While staying upbeat about a second-half rebound in stocks and commodities, the strategists reduced their credit exposure as a “partial hedge in an adverse scenario.” The revision also reflects a view that corporate bonds have yet to price in as much recession risk as assets like equities. 

“Markets’ pricing of recession risk intensified over the past month; however, this risk is priced unevenly across asset classes, with much higher risks priced in equities than bonds,” the strategists wrote in a note late Monday. “With most investors positioning for a recession and sentiment extremely weak, if an economic disaster doesn’t materialize we believe risky assets can substantially recover.”   

Kolanovic, voted the No. 1 equity-linked strategist in last year’s Institutional Investor survey, has been one of Wall Street’s staunchest bulls, sticking to calls for risky assets all year despite a relentless equity selloff. The strategists remain underweight government bonds. 

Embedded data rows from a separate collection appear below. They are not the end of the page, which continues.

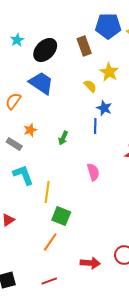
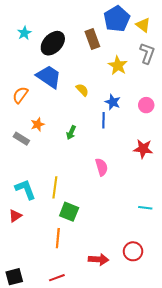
blue pentagon: (108, 26) -> (117, 19), turned -30
yellow semicircle: (90, 86) -> (82, 90), moved
cyan L-shape: (23, 175) -> (25, 189), moved
orange line: (50, 242) -> (58, 238), turned -30

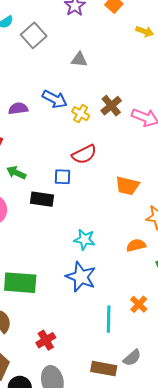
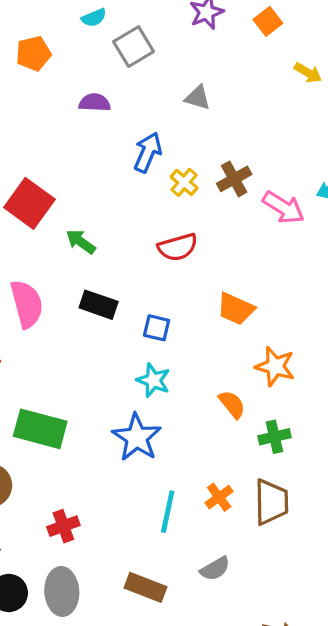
blue arrow: (55, 99) -> (148, 152), turned -105
purple semicircle: (18, 108) -> (95, 103), moved
green arrow: (16, 173) -> (81, 242), moved
blue square: (63, 177) -> (157, 328), moved
orange semicircle: (136, 245) -> (232, 404), turned 54
gray semicircle: (132, 358) -> (215, 569), moved

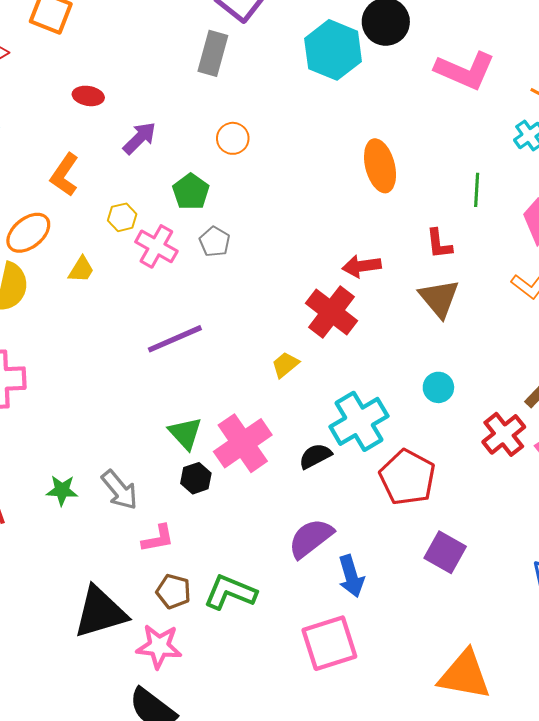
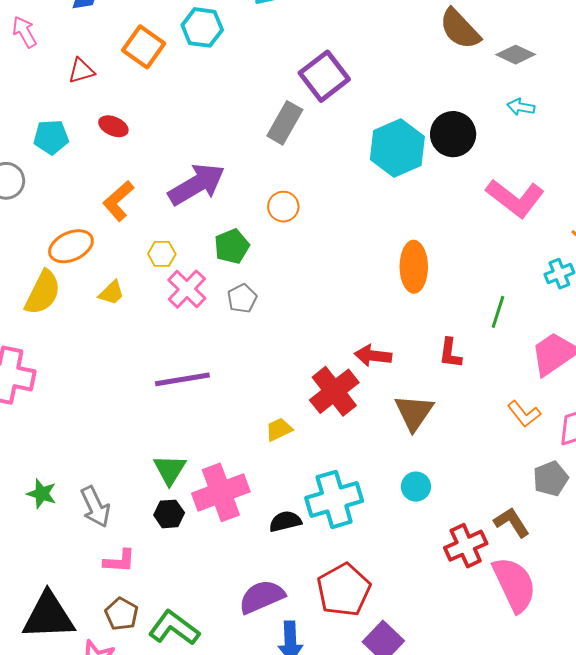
red ellipse: (88, 96) -> (113, 126), moved
purple arrow: (140, 138) -> (197, 184), size x1.6
brown triangle: (439, 298) -> (414, 412), moved
red pentagon: (407, 477) -> (344, 590), moved

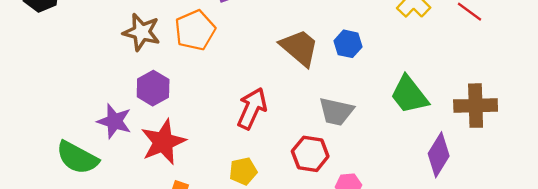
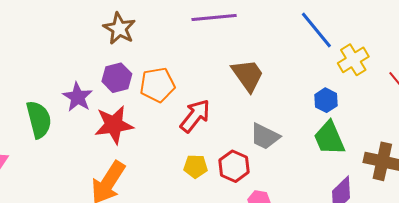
orange pentagon: (195, 30) -> (157, 85), moved
blue hexagon: (348, 44) -> (326, 100), moved
green semicircle: (77, 158) -> (39, 119), turned -147
yellow pentagon: (243, 171) -> (196, 166), moved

The team is still optimistic that the global economy is on course for an acceleration, led by China, and central banks will ease their hawkish stance amid moderating inflation. Friday’s data on monthly US payrolls is the latest evidence that all the recession fears are premature, the strategists posit. 

Stocks have sold off in recent weeks along with commodities while traders sought safety in government bonds and US dollar amid growing concern that the global economy could slip into a recession. 

While a strong advocate for value stocks, Kolanovic now sees a short-term window for beaten-down growth shares to rebound as a pause in the bond selloff gives the rate-sensitive group breathing room. Based on price-sales ratios, unprofitable tech stocks are now close to what he calls “outright cheap territory.”

“The upward repricing of bond yields was a constraint for the valuations of the long duration part of the market, but that could temporarily ease,” he wrote. “Many growth groups’ valuation metrics have moderated.”